Complete text for Kwaya ya Upendo's version of "Neema Imefuniliwa"

Neema, neema, neema imefunuliwa.
Grace has been revealed to us.

Neema kwetu Azania, neema imefunuliwa.
Grace has been revealed to us, Azania.

Leo twaikumbuka neema yake Mungu,
Today we remember the grace of God,

Alivyotuletea watumishi wake wenye moyo
Which He brought to us, His servants devoted

kulijenga kanisa hapa kwetu Azania Front.
To building His church here at Azania Front.

Tunashukuru neema hii yake Mungu kufunuliwa kwetu.
We thank the grace that God has revealed to us.

Walijitoa kweli kujenga nyumba hii.
People are devoted to building this house.

Kama Bwana mwenyewe alivyotuagiza,
As the Lord Himself commanded,

Alisema nendeni kwa mataifa yote hubirini Injili,
He said, go tell all nations preach the Gospel,

Tena mkabatize kwa jina la Mungu Baba na Mwana, na Roho.
And baptize in the name of God the father, the Son, and the Holy Spirit.

Neema kwetu Azania, neema imefunuliwa.
Grace has been revealed to us, Azania.

Neema, neema, neema imefunuliwa.
Grace has been revealed to us.

  The traditional boundaries that divide "popular" and "religious," are not always clear in contemporary urban Tanzanian music. Musicians often maneuver between the two at some point in their musical careers, often receiving initial instruction on instruments within a kwaya community before moving on to perform with dance bands. 
Interview 

Philemon Rupia: There are quite a few who learn music in the church and then leave [to play in bands] . . . But if you look at the origins you can say that it is possible that jazz music started in the church . . . When guitars reached Africa they were in the churches where church members began to play.

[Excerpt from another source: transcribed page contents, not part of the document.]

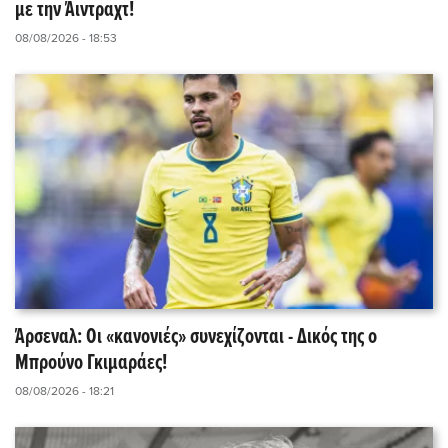
με την Άιντραχτ!
08/08/2026 - 18:53
Άρσεναλ: Οι «κανονιές» συνεχίζονται - Δικός της ο
Μπρούνο Γκιμαράες!
08/08/2026 - 18:21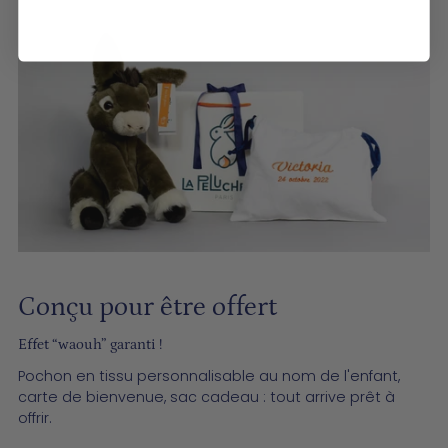
Conçu pour être offert
­­Effet “waouh” garanti !
Pochon en tissu personnalisable au nom de l'enfant,
carte de bienvenue, sac cadeau : tout arrive prêt à
offrir.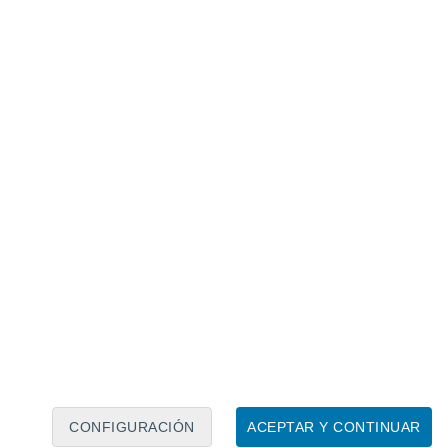
Calendario lunar
Lun
Mar
Mié
Jue
Vie
Sáb
Dom
7
8
9
10
11
12
13
14
15
16
17
18
19
20
CONFIGURACIÓN
ACEPTAR Y CONTINUAR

They were originally people from the churches. Later they were used by other people. 

Interview with Nd. Isaac Kileo, kandakta, and Nd. Philemon Rupia, mwalimu, Kwaya ya Vijana, Msasani Lutheran Church, Dar Es Salaam, April 27, 1994, Interview in Kiswahili, English translation by author, emphasis added. 

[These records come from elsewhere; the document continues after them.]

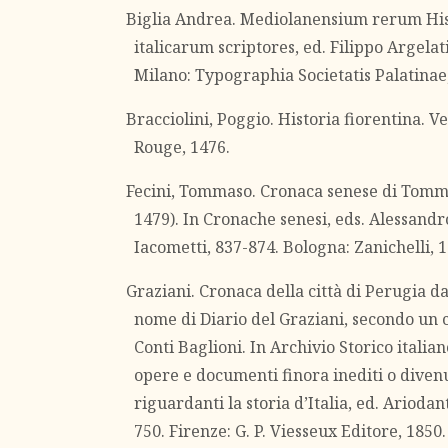
Biglia Andrea. Mediolanensium rerum His
italicarum scriptores, ed. Filippo Argelati,
Milano: Typographia Societatis Palatinae
Bracciolini, Poggio. Historia fiorentina. V
Rouge, 1476.
Fecini, Tommaso. Cronaca senese di Tomm
1479). In Cronache senesi, eds. Alessandr
Iacometti, 837-874. Bologna: Zanichelli, 
Graziani. Cronaca della città di Perugia da
nome di Diario del Graziani, secondo un 
Conti Baglioni. In Archivio Storico italian
opere e documenti finora inediti o divenu
riguardanti la storia d’Italia, ed. Ariodant
750. Firenze: G. P. Viesseux Editore, 1850.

Actual musical sounds may confuse the issue about what is popular and what is religious. Yet, a clear distinction is made by most Tanzanians. The chief difference is the location of performance events; typically, religious kwaya communities perform or rehearse in a church while popular jazz dance bands perform in social clubs and halls. The division between secular and sacred performance space is understood. What is not so obvious is the distinction made when identifying and labeling musical sounds as popular. When a kwaya brings guitars, synthesizers, keyboards, and drum machines into the church, a transformation occurs. "They are singing jazz in the church," as one mwalimu of a kwaya told me with a disapproving tone in his voice.(2) The sounds once associated with secular space are brought into a seemingly strange environment and redefine sacred context.